For instance, 10 years ago, a plot of land went lower than N200,000 in Aguleri/Umuleri axis of Anambra State. But since the Anambra airport sited an airport in the area, land prices have gone as high as N5 millon to N10 million per plot.
Generally, returns on residential real estate have averagely stood between 4 and 10 percent in Nigeria in recent times. This means if you builld a house and rent it out it to residential tenants, your returns after recouping your principal could be less than 10 percent annually. But commercial real estate returns can be higher. Their returns go as high as 12 or 15 percent. That is, if you build a house for businesses to occupy, the rents would be higher.
Shortlet returns are, nevertheless, much higher. That is, if you build a house and rent it out for a short period of time, the returns can range from 10 to 30 percent, according to data. “Short-let rentals like Airbnb are the latest trend. Travellers prefer serviced apatment over hotels. This has opened huge opportunity for property owners,” said Esso Properties.
Generally, when you buy land or housing asset and keep it for a number of years, the value appreciates. You can buy a piece of land for N3 million per plot in 2025 and sell it for N25 million in 2025.
However, it is not all uhuru for real estate assets. It is high-risk as a new government can revoke your land titles for as frivolous reason as politics. Also, the location may be a security-risk for the people due to kidnappping or armed robbery.

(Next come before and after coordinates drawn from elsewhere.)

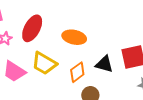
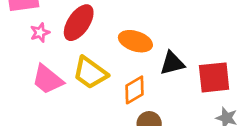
black triangle: (104, 64) -> (172, 63), moved, turned -36

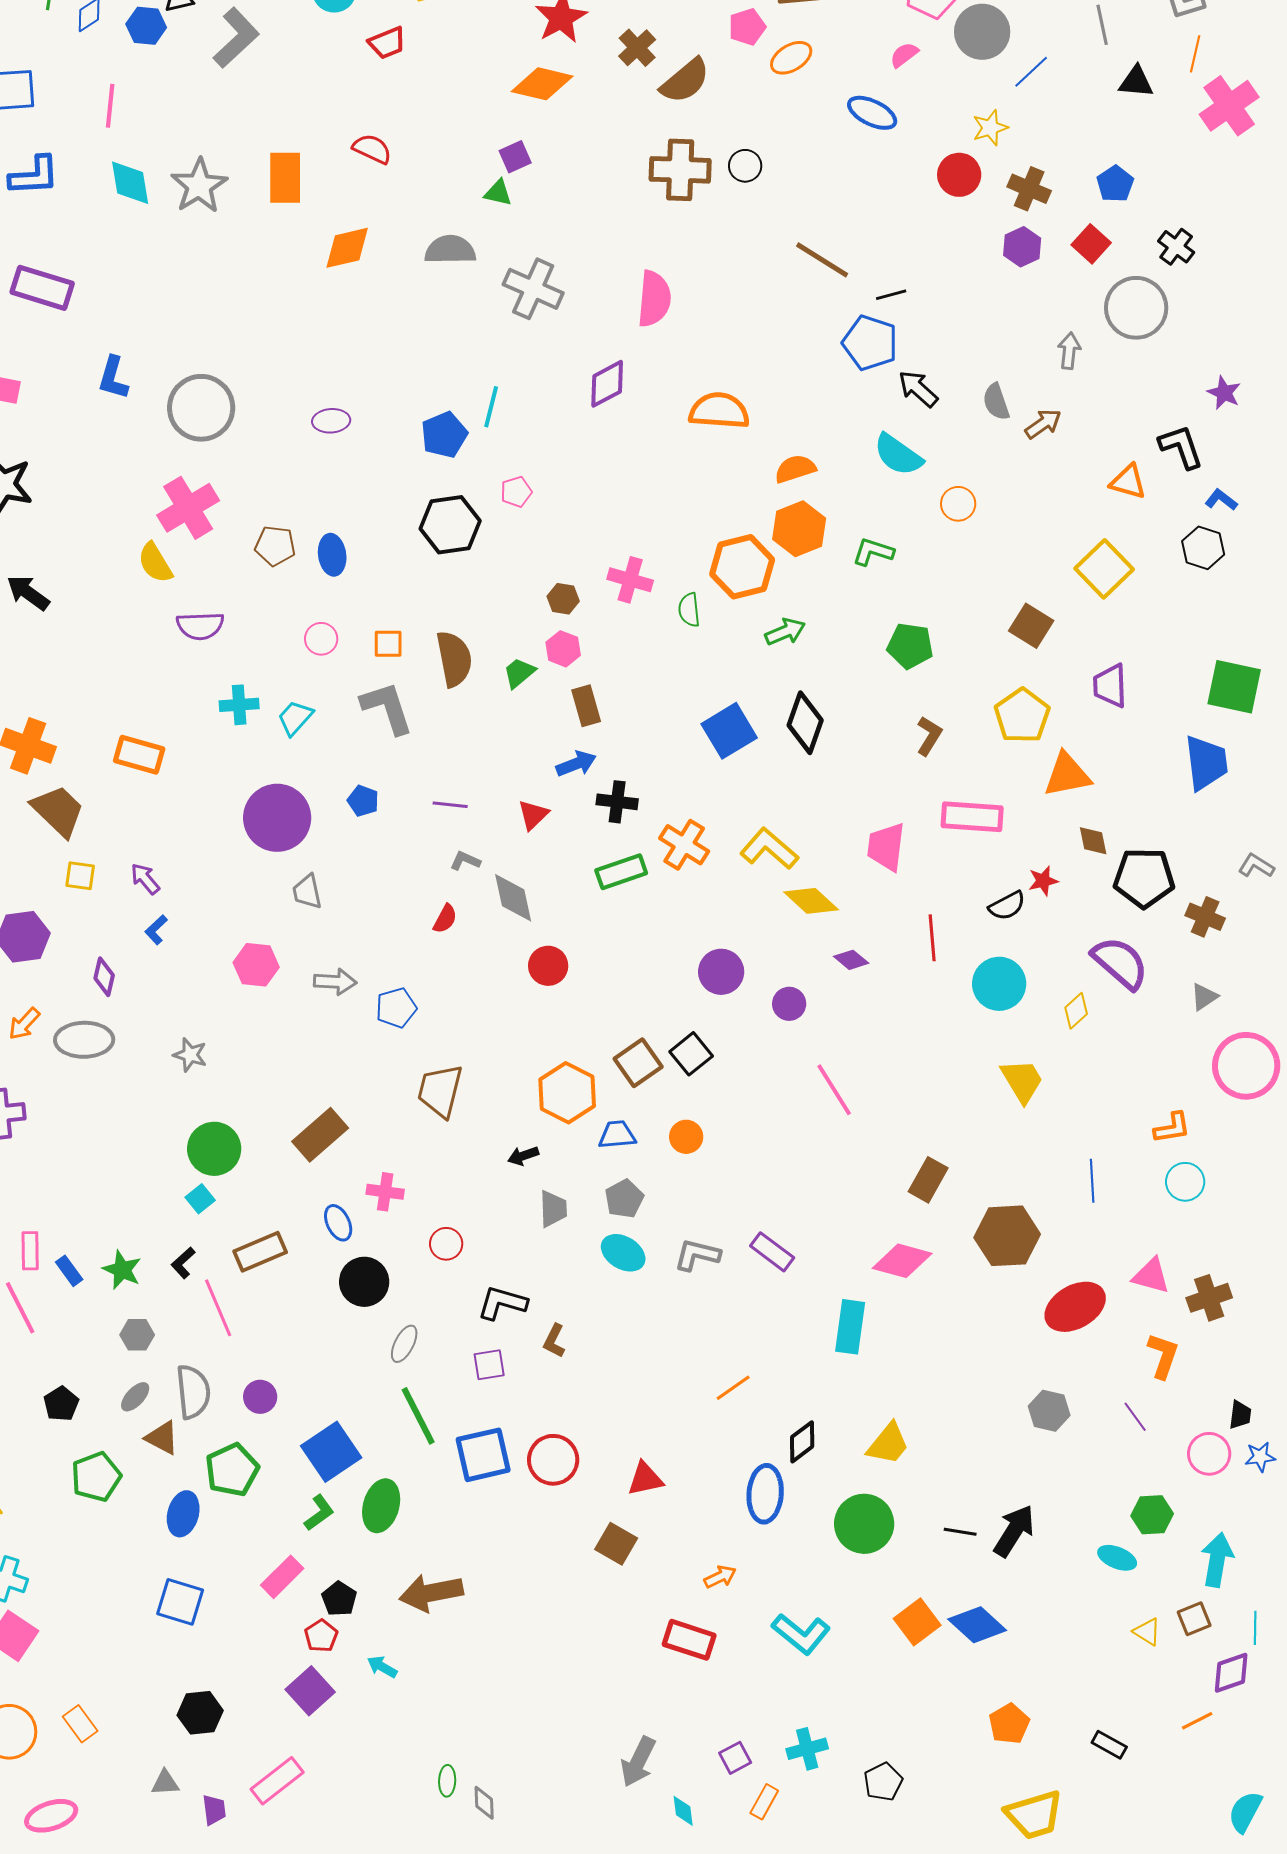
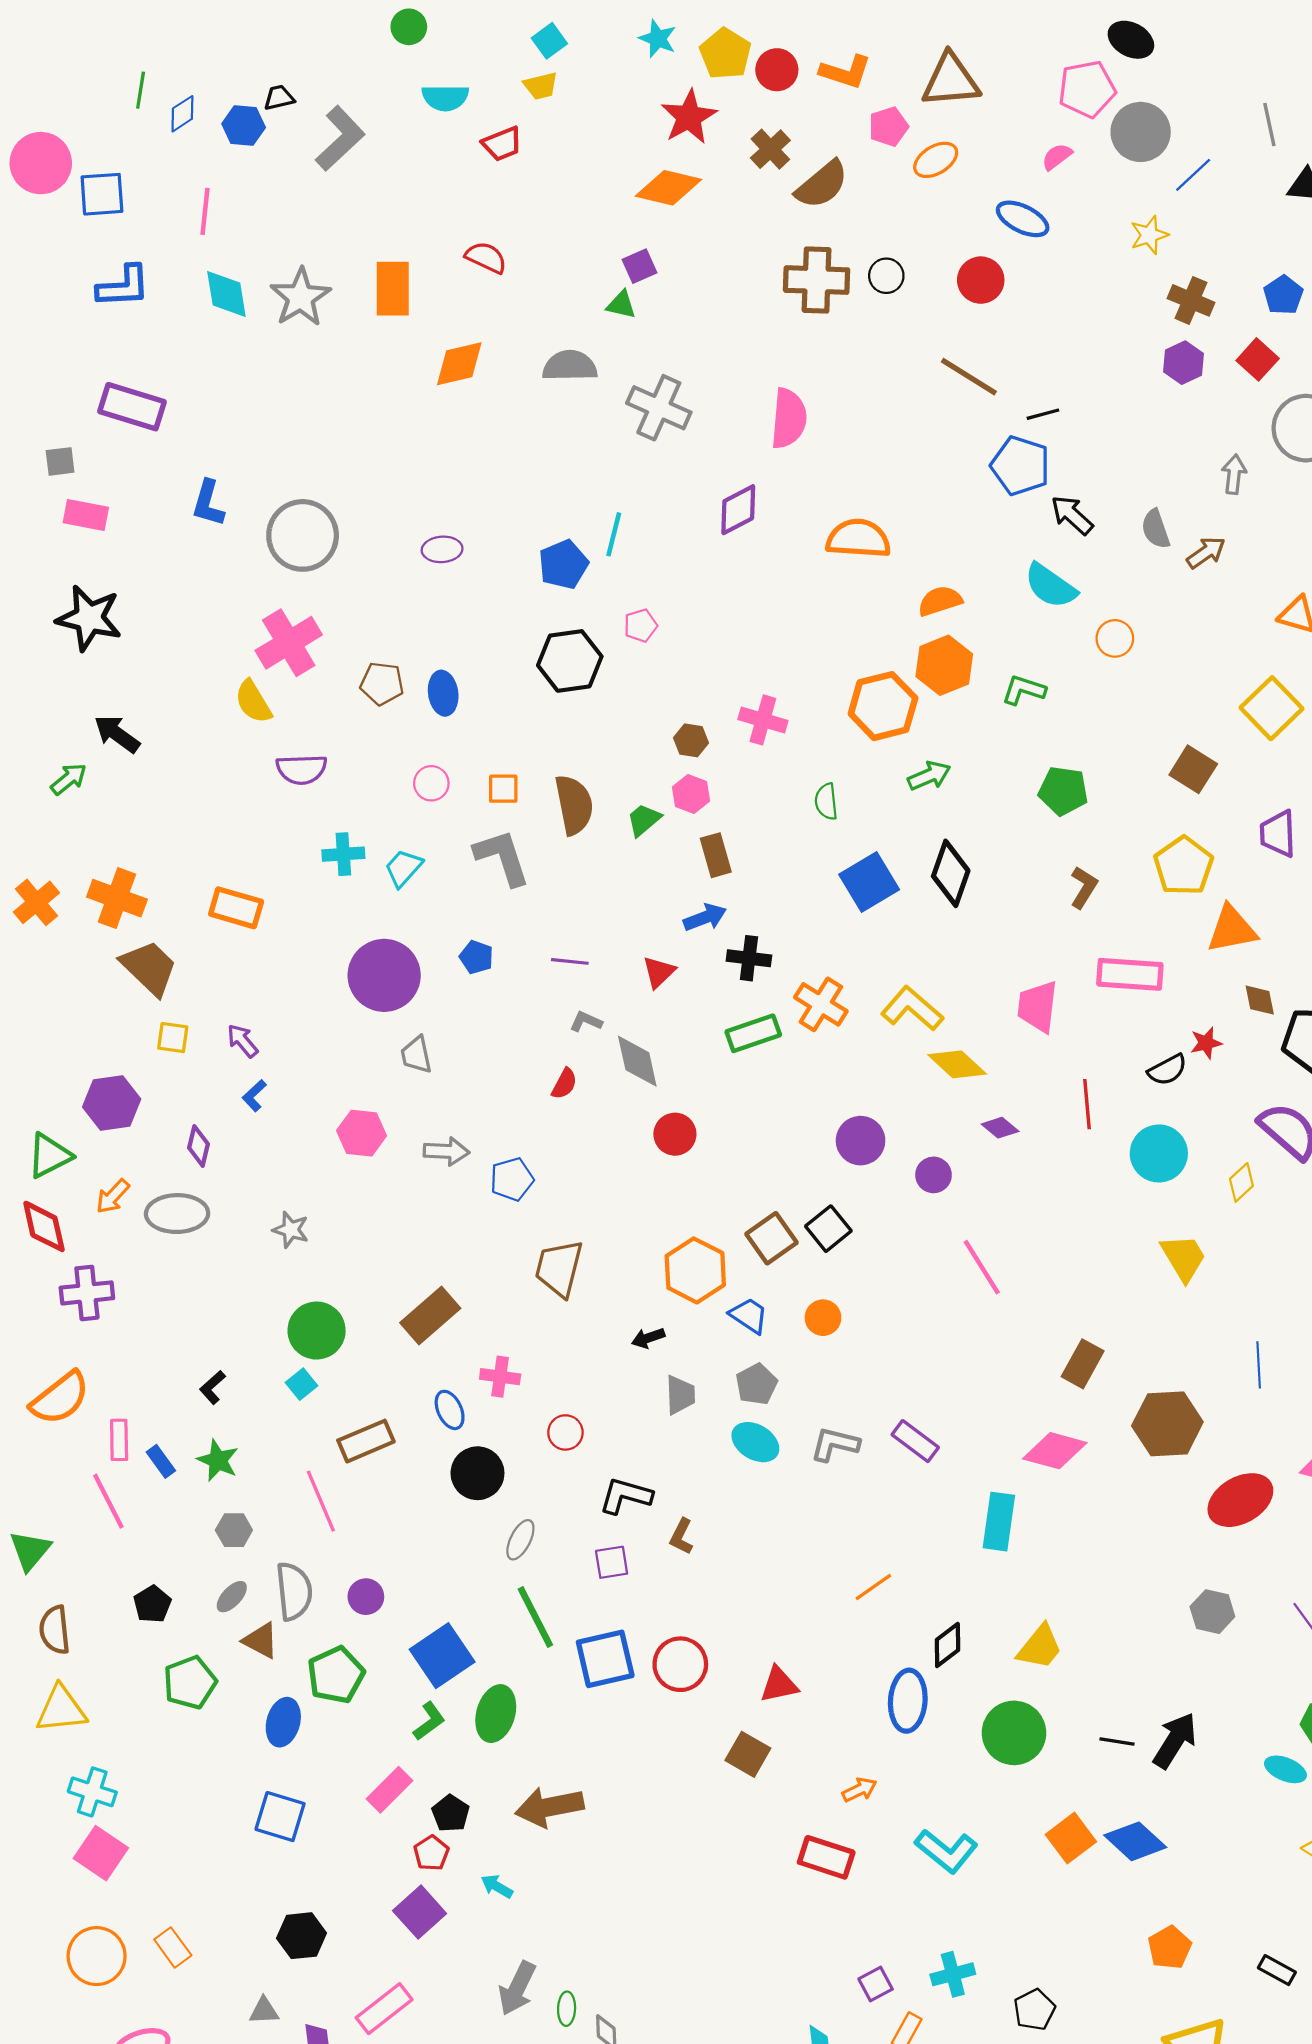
red circle: (959, 175) -> (981, 280), moved
green semicircle: (689, 610) -> (826, 802), moved
blue trapezoid: (617, 1135) -> (749, 1315), turned 39
black L-shape: (183, 1263) -> (212, 1387), moved
gray arrow: (638, 1762) -> (517, 1988), moved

It may also be prone to flood like many areas in Lagos Island. If that happens, the property values would begin to fall. Also, residential real estate, which Economy Post experts consider high-risk, could pit you against your tenants.
Stock performance
Stocks are also risky assets. But they are profitable, really profitable. By the end of 2020, the Nigerian Exchange (NGX) was named the best-performing stock market among the 93 equity indexes tracked by Bloomberg across the world, returning 45.7 percent even amid COVID-19 pandemic.
In 2021, NGX All Share Index returned 6.1 percent, driven by recovering corporate earnings and improved investor sentiments, according to the NGX Group. NGX Oil and Gas Index returned 52.52 percent, putting millions of naira into investors’ hands. Nigerian equities market rallied by 19.98 percent in 2022.
By 2024, the NGX returns had stood at a remarkable 37.65 percent gain to investors. The All Share Index (ASI), which tracks the market performance, jumped from 28,843 points in January 2024 to 40,270 points, outperforming markets like S&P 500 and FTSE 100.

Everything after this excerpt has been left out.